In the past decade, research in development and oncology has uncovered an impressive number of relevant signaling pathways. While a qualitative understanding of signals, and their connection to cellular outputs has been established, plasticity and feedback of signaling networks remain obscured. A better understanding of dynamic and locally constrained signaling events driving organ development and disease progression requires access to refined subcellular probe detection. The availability of optogenetic and chemical biology tools provides novel opportunities, but requires dedicated microscopy equiment. For this reason, six projects at the Department of Biomedicine (DBM) and the Biocenter (BC) of the Univerisity of Basel i) localized lipid signaling in disease (M. Wymann, DBM); ii) dynamic subcellular Wnt/b-catenin signaling in epithelial mesenchymal transition (G. Christofori, DBM); iii) DNA dynamics and confined epigenetic plasticity (P. Schär, DBM); iv) real-time monitoring of Sonic Hedgehog and Bone Morphogenetic Protein gradients in limb buds (R. Zeller, DBM); v) ultrastructural analysis of neuronal stem cell control (V. Taylor, DBM); and vi) molecular mechanisms determining the development of vascular networks (M. Affolter, BC), illustrate the need of the requested “subcellular targeting microscopy” equipment. The core of the platform is a highly sensitive microlens-enhanced spinning disk microscope linked to FRAP, ablation, and multiple excitation laser lines, and an integrated TIRF module to monitor plasma membrane events.

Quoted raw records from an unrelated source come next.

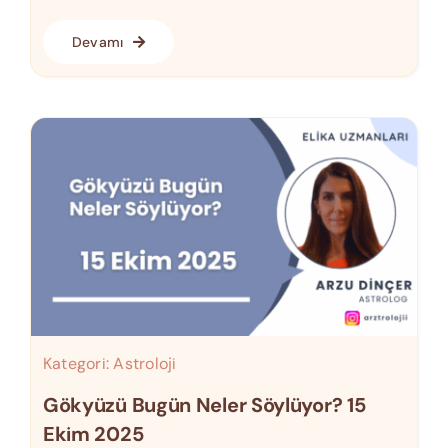
Devamı
Kategori:
Astroloji
Gökyüzü Bugün Neler Söylüyor? 15
Ekim 2025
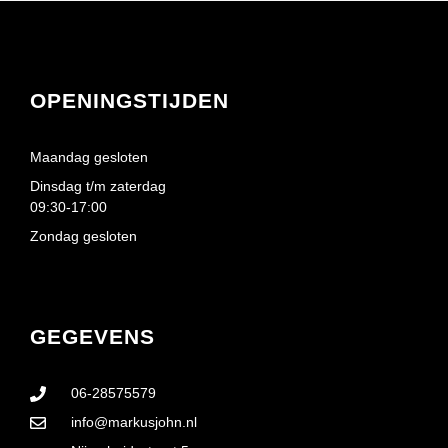
OPENINGSTIJDEN
Maandag gesloten
Dinsdag t/m zaterdag
09:30-17:00
Zondag gesloten
GEGEVENS
06-28575579
info@markusjohn.nl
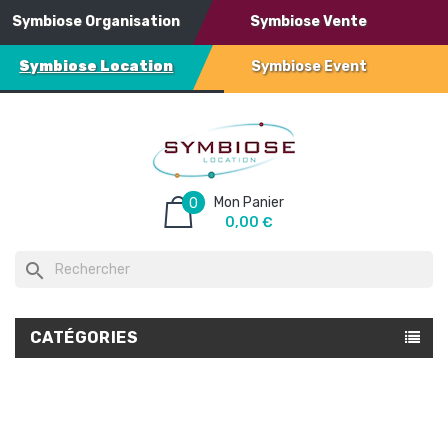
Symbiose Organisation
Symbiose Vente
Symbiose Location
Symbiose Event
Mon Panier
0
0,00 €
search
CATÉGORIES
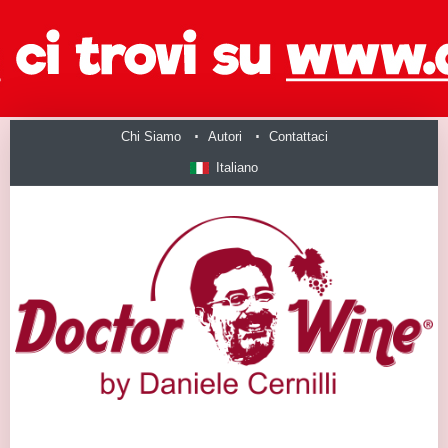
Chi Siamo
Autori
Contattaci
Italiano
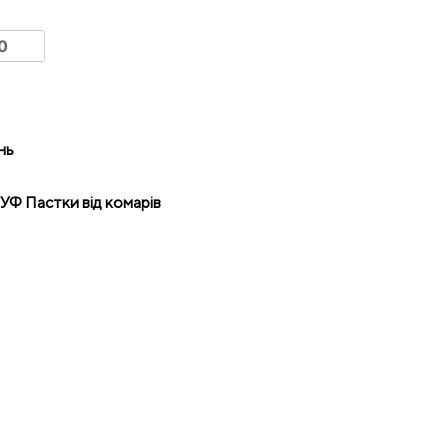
нь
,
УФ Пастки від комарів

Through its integration into the BioOptics core facility at the DBM, the subcellular targeting platform will be accessible to >500 regional researchers at the University of Basel, DBM, FMI, D-BSSE, Fachhochschule, etc. An image storage and analysis pipeline with remote user access capabilitiy is in place, to allow seamless operation and output.

The requested equipment will allow the use of genetically encoded opto-genetic proteins, proteins tagged for reactivity with chemical inducers of dimerisation (CIDs), and the possibility to perform FRAP/TIRF and FRAP/confocal microscopy, and will greatly enhance the possibilities to manipulate and track subcellular localization of target proteins. The insights gained by these experimental approaches will be critical for a better understanding of dynamic biological processes, and will spur the design of innovative therapeutic approaches to counteract resistance mechanisms in oncology.